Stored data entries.
▼▼▼
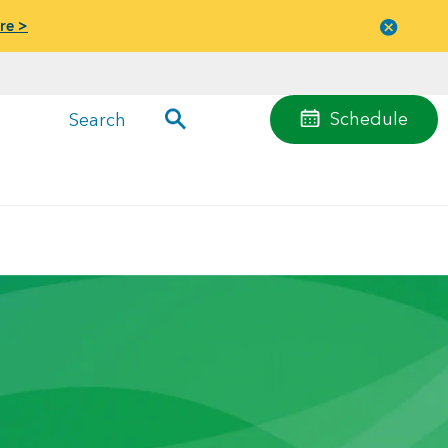
re >
Close
menu
Schedule
Search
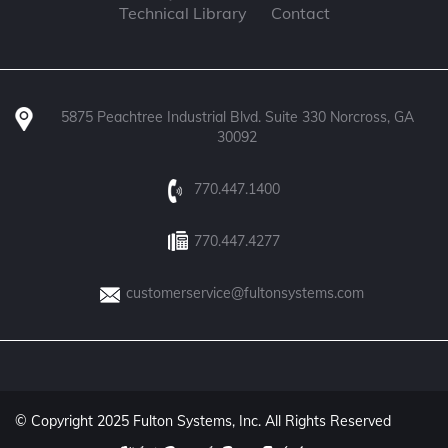
Technical Library
Contact
5875 Peachtree Industrial Blvd. Suite 330 Norcross, GA
30092
770.447.1400
770.447.4277
customerservice@fultonsystems.com
© Copyright 2025 Fulton Systems, Inc. All Rights Reserved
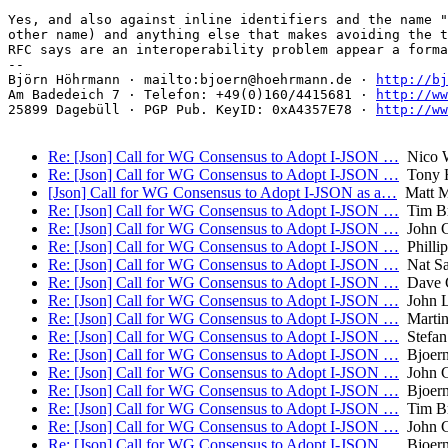
Yes, and also against inline identifiers and the name "
other name) and anything else that makes avoiding the t
RFC says are an interoperability problem appear a forma
-- 

Björn Höhrmann · mailto:bjoern@hoehrmann.de · 
http://bj
Am Badedeich 7 · Telefon: +49(0)160/4415681 · 
http://ww
25899 Dagebüll · PGP Pub. KeyID: 0xA4357E78 · 
http://ww
Re: [Json] Call for WG Consensus to Adopt I-JSON …
Nico W
Re: [Json] Call for WG Consensus to Adopt I-JSON …
Tony 
[Json] Call for WG Consensus to Adopt I-JSON as a…
Matt Mi
Re: [Json] Call for WG Consensus to Adopt I-JSON …
Tim B
Re: [Json] Call for WG Consensus to Adopt I-JSON …
John 
Re: [Json] Call for WG Consensus to Adopt I-JSON …
Philli
Re: [Json] Call for WG Consensus to Adopt I-JSON …
Nat Sa
Re: [Json] Call for WG Consensus to Adopt I-JSON …
Dave C
Re: [Json] Call for WG Consensus to Adopt I-JSON …
John L
Re: [Json] Call for WG Consensus to Adopt I-JSON …
Martin 
Re: [Json] Call for WG Consensus to Adopt I-JSON …
Stefan
Re: [Json] Call for WG Consensus to Adopt I-JSON …
Bjoern
Re: [Json] Call for WG Consensus to Adopt I-JSON …
John 
Re: [Json] Call for WG Consensus to Adopt I-JSON …
Bjoern
Re: [Json] Call for WG Consensus to Adopt I-JSON …
Tim B
Re: [Json] Call for WG Consensus to Adopt I-JSON …
John 
Re: [Json] Call for WG Consensus to Adopt I-JSON …
Bjoern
▲▲▲
What you should do. Check each line of the data above, and please copy the ones in which the string "name" occurs.

Answer to this exercise.
Yes, and also against inline identifiers and the name "
other name) and anything else that makes avoiding the t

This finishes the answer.